Il m'est difficile d'imaginer que votre organisation ignore le substrat historique pour le moins "chargé" de ce personnage archétype de la petite bonniche de province débarquant dans la capitale au début de ce siècle, tel qu'il était alors vu par la bourgeoisie parisienne : ignorante, bornée, inadaptée au monde moderne, mais tellement brave et docile.
Pour le cas où l'arrière-plan historique plus réel de cette caricature vous aurait échappé, je ne puis que vous inviter à vous reporter à l'histoire des jeunes paysannes émigrant à Paris dans la misère la plus totale et qui sont allées pendant une bonne génération nourrir en rangs serrés les effectifs de la prostitution de la capitale.
Il s'agit d'histoire vécue et de souvenirs encore bien présents et auxquels ne sont liés aucune nostalgie, croyez-le, chez ceux qui, à un titre ou à un autre, ont été concernés par cette réalité.
Loin d'évoquer le charme de l'enfance, Bécassine personnifie pour beaucoup l'humiliation et la honte.
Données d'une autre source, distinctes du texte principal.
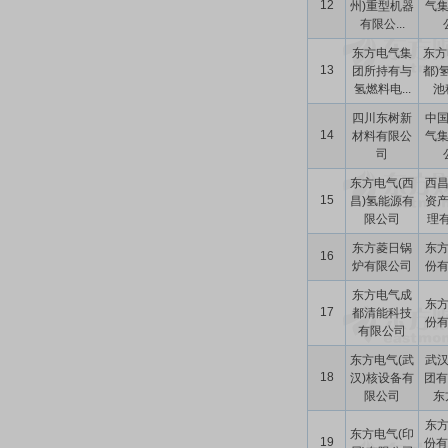
12
州)重型机器
气
有限公...
东方电气集
东方
13
团所持有与
都)
氢燃料电...
池科
四川东树新
中
14
材料有限公
气
司
东方电气(西
西
15
昌)氢能源有
资
限公司
理有
东方菱日锅
东
16
炉有限公司
份
东方电气成
东
17
都清能科技
份
有限公司
东方电气(武
武
18
汉)核设备有
团有
限公司
东方
东
东方电气(印
19
份有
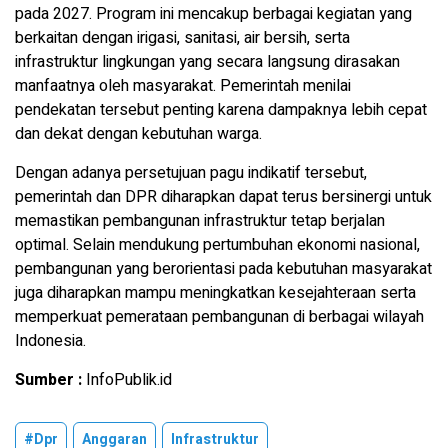
pada 2027. Program ini mencakup berbagai kegiatan yang
berkaitan dengan irigasi, sanitasi, air bersih, serta
infrastruktur lingkungan yang secara langsung dirasakan
manfaatnya oleh masyarakat. Pemerintah menilai
pendekatan tersebut penting karena dampaknya lebih cepat
dan dekat dengan kebutuhan warga.
Dengan adanya persetujuan pagu indikatif tersebut,
pemerintah dan DPR diharapkan dapat terus bersinergi untuk
memastikan pembangunan infrastruktur tetap berjalan
optimal. Selain mendukung pertumbuhan ekonomi nasional,
pembangunan yang berorientasi pada kebutuhan masyarakat
juga diharapkan mampu meningkatkan kesejahteraan serta
memperkuat pemerataan pembangunan di berbagai wilayah
Indonesia.
Sumber :
InfoPublik.id
#Dpr
Anggaran
Infrastruktur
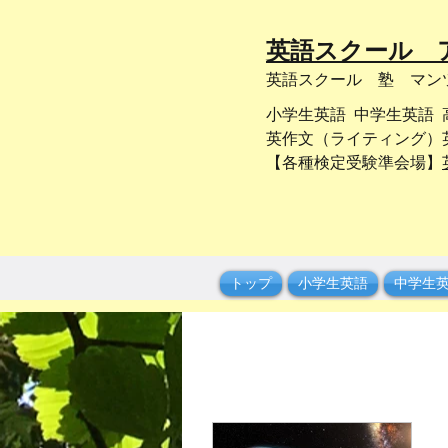
​英語スクール
​英語スクール 塾 マ
小学生英語 中学生英語 高校生
英作文（ライティング）英
【各種検定受験準会場】
トップ
小学生英語
中学生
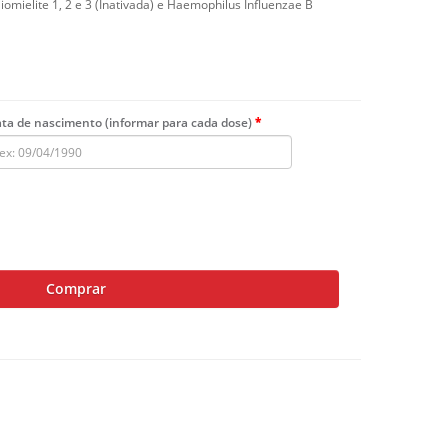
liomielite 1, 2 e 3 (Inativada) e Haemophilus Influenzae B
ta de nascimento (informar para cada dose)
Comprar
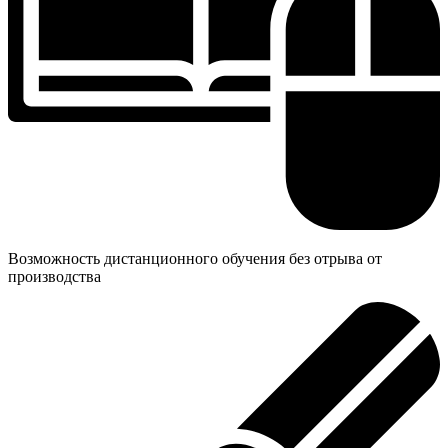
Возможность дистанционного обучения без отрыва от
производства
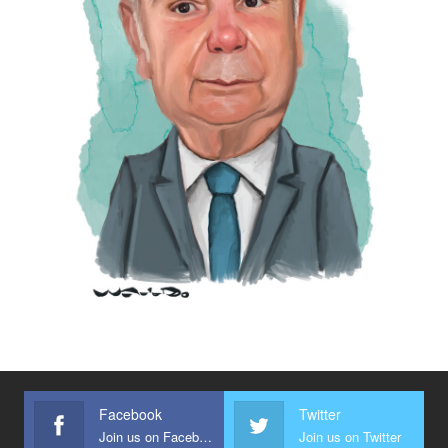
Facebook
Twitter
Join us on Facebook
Join us on Twitter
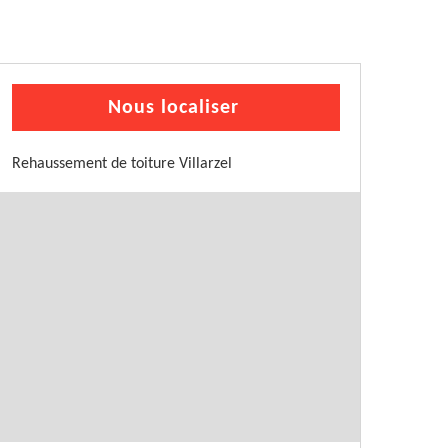
Nous localiser
Rehaussement de toiture Villarzel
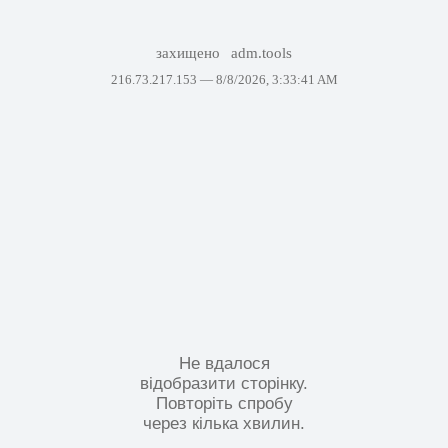
захищено
adm.tools
216.73.217.153 —
8/8/2026, 3:33:41 AM
Не вдалося
відобразити сторінку.
Повторіть спробу
через кілька хвилин.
Une commémoration publique relèverait purement et simplement de la provocation et de l'insulte à la mémoire de gens qui ont été abaissés dans leur dignité.
Notre société française est loin d'être exempte, plus généralement, de ce genre de "distraction". Je vous invite, à cet égard, à aller prendre connaissance sur le site indiqué ci-après des éléments relatifs à la reprise à des fins de marketing du personnage de Banania, ce personnage de "nègre" tellement sypmathique qui ornait naguère les boites de chocolat en poudre : (voir le site) (voir le site)
Nous ne sommes ni les uns ni les autres responsables de certains éléments douteux de notre histoire, mais il est des cas dans lesquels il n'est peut-être pas indipensable d'en rajouter.
Enfin, cette commémoration ne pourra pas échapper non plus à la communauté bretonne, à laquelle ce personnage a été accollé (bien que non breton, à l'origine, puisque la créature improvisée par Jacqueline Rivière et Pinchon pour La semaine de Suzette en février 1905 venait de Picardie, dont elle porte, du reste, le costume). Pas plus que ne pourra échapper le fait que lorsque La Poste aura pensé à un personnage féminin caractérisé "breton" pour l'émission d'un timbre, c'est celui qui incarne, appliquées à la Bretagne, les intéressantes vertus déjà soulignées plus haut, s'agissant des campagnardes émigrant à Paris au tournant du siècle précédent. Et il ne sera même pas possible à La Poste d'argumenter qu'un timbre à l'effigie d'Anne de Bretagne, par exemple, aurait été émis récemment, tout simplement parce qu'il n'y en a pas eu. Non, s'il en faut un, s'agissant d'une femme et d'une "bretonne", c'est, bien sûr, Bécassine...
Au total, je trouverais, en ce qui me concerne, particulièrement déplaisant que ce projet de commémoration soit conduit à son terme, et puisqu'il s'agit ici d'image, je ne puis qu'attirer votre attention sur la dégradation de celle de La Poste qui en résulterait. Je doute que je sois le seul à manifester une telle réaction. J'espère qu'il en sera tenu compte par votre organisation afin de revenir sur ce projet de mauvais goût.